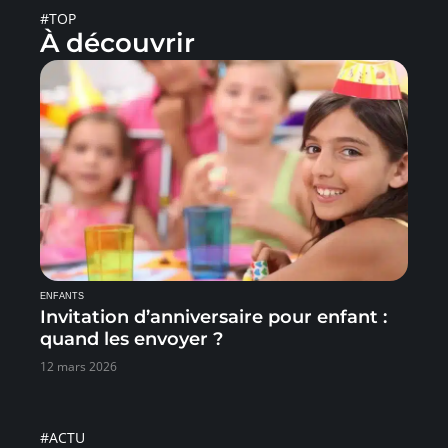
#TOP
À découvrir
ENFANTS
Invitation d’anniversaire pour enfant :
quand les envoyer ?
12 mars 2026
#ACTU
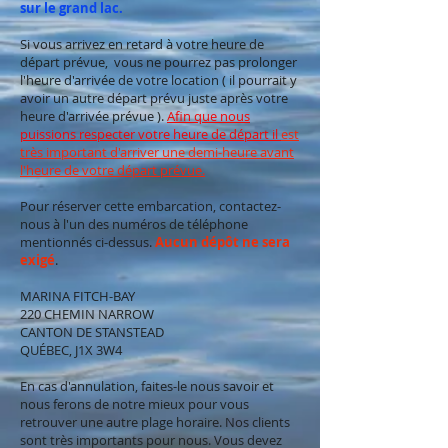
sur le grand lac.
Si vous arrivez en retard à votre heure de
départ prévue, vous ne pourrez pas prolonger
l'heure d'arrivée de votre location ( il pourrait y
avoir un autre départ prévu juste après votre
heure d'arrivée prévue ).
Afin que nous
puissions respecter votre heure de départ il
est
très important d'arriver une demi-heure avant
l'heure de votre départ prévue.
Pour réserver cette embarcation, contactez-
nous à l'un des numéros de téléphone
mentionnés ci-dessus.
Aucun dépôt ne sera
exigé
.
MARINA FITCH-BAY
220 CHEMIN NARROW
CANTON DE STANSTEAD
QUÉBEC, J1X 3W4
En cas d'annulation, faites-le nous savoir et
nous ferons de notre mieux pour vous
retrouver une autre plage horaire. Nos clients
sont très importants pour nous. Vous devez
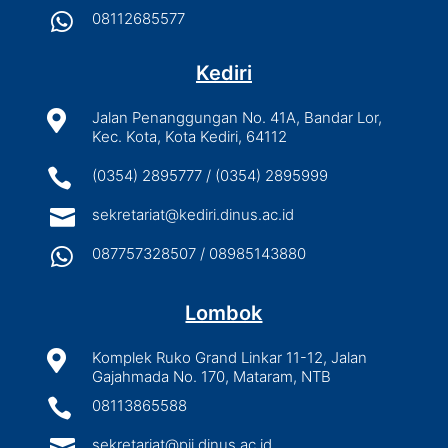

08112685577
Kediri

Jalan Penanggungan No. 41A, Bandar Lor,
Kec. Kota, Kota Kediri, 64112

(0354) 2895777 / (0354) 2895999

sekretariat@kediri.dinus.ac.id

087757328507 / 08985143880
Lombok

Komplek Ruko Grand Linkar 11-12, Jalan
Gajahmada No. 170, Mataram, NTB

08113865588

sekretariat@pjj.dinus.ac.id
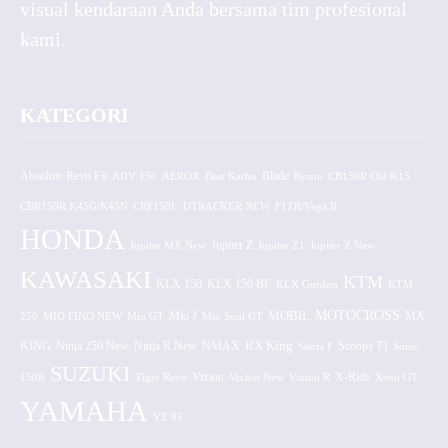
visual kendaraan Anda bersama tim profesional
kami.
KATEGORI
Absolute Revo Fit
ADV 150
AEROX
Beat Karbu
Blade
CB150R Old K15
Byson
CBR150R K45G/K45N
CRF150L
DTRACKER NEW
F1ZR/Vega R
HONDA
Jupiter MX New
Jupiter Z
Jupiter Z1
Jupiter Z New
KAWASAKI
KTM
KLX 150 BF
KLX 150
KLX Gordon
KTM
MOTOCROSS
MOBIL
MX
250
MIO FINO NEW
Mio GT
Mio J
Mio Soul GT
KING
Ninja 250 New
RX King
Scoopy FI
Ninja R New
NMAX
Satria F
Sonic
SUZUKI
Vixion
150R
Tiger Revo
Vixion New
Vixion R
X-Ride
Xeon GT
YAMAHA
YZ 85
________________________
- WHAT YOU ARE ASKED TO DO:
Using the material above, reproduce only the lines that run from the line with "quand les envoyer ?" up to and including the line with "très important d'arriver une demi-heure avant", exactly, with the pictures dropped.

- EXERCISE OUTPUT:
quand les envoyer ?
12 mars 2026
#ACTU
sur le grand lac.
Si vous arrivez en retard à votre heure de
départ prévue, vous ne pourrez pas prolonger
l'heure d'arrivée de votre location ( il pourrait y
avoir un autre départ prévu juste après votre
heure d'arrivée prévue ).
Afin que nous
puissions respecter votre heure de départ il
est
très important d'arriver une demi-heure avant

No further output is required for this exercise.